Following the event of an accident, Medicare beneficiaries can expect Medicare to cover the resulting health care costs. This coverage comes with strings attached, however, as Medicare recipients are subject to strict requirements for reporting accidents and any ensuing tort claims.

These requirements are designed to ensure that Medicare is reimbursed for coverage under any group health plan arrangements and in the event of a personal injury settlement, judgment or award related to the accident. Regardless of the payment source (tortfeasor; tortfeasor’s liability insurance, including self-insurance; no-fault insurance; workers’ compensation; or other), Medicare is entitled to tap into this money for full reimbursement. 

Client plaintiffs who are Medicare recipients should approach the reimbursement requirement with cautious diligence, for there is no gray area when it comes to this obligation. In fact, the current reporting requirement puts the onus directly on the Medicare client plaintiff by requiring prompt reporting of any such settlement, judgment or award within 60 days. Failure to do so can result in a fine up to $1,000.00 per day. That’s real money, and it adds up fast.
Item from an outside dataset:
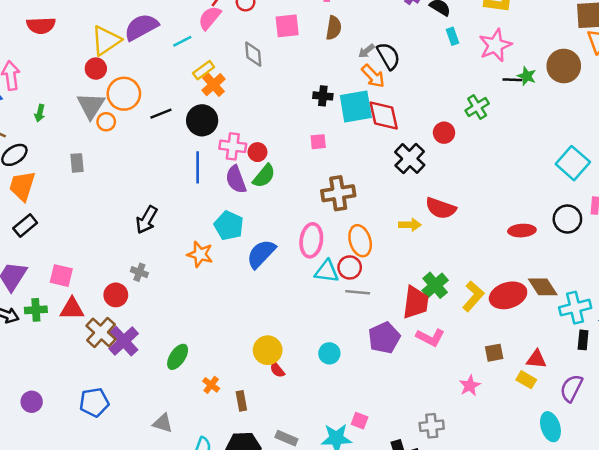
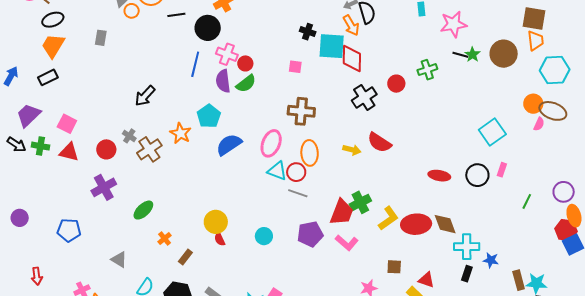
brown cross: (101, 332) -> (149, 149), moved
brown rectangle: (241, 401) -> (185, 257), turned 35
The strict standards for reporting are relatively new. According to the Centers for Medicare and Medicaid Services, Section 111 of the Medicare, Medicaid, and SCHIP Extension Act of 2007 (MMSEA) added the mandatory reporting stipulations, which went into effect in 2010. The requirements include mandatory repayment criteria for all Medicare beneficiaries who receive settlements, judgments, awards or other payment from liability insurance (including self-insurance), no-fault insurance, or workers’ compensation, collectively referred to as Non-Group Health Plan (NGHP) or NGHP insurance.

Medicare is determined to recover each and every dollar to which it is entitled. If a plaintiff neglects to report this information, there is a good chance that Medicare will find out anyway. Medicare scrutinizes payment reports provided by liability insurers. These reports leave a fresh trail leading to non-reported claims. Medicare also programs its computer software to flag payments for certain injury-related treatments. Thus, if a Medicare recipient breaks a bone in a car accident—and does not report the accident to Medicare—that person will probably receive a letter at some point inquiring about a possible personal injury claim, and, if one exists, asking for the details of the claim. A person who receives such a request must comply. Failure to respond could jeopardize that person’s Medicare eligibility and result in a possible criminal offense.

Considering these strict penalties, as well as Medicare’s formidable ability to seek out scofflaws, it doesn’t pay to neglect Section 111 reporting requirements. Plaintiffs who are Medicare recipients should approach their reporting responsibility with serious diligence. Complying with the reporting law not only preserves the Medicare program, it protects the plaintiff’s personal, familial and financial interests. If you have been considering a personal injury lawsuit, don’t forget to ask your attorney about your Medicare reporting obligations.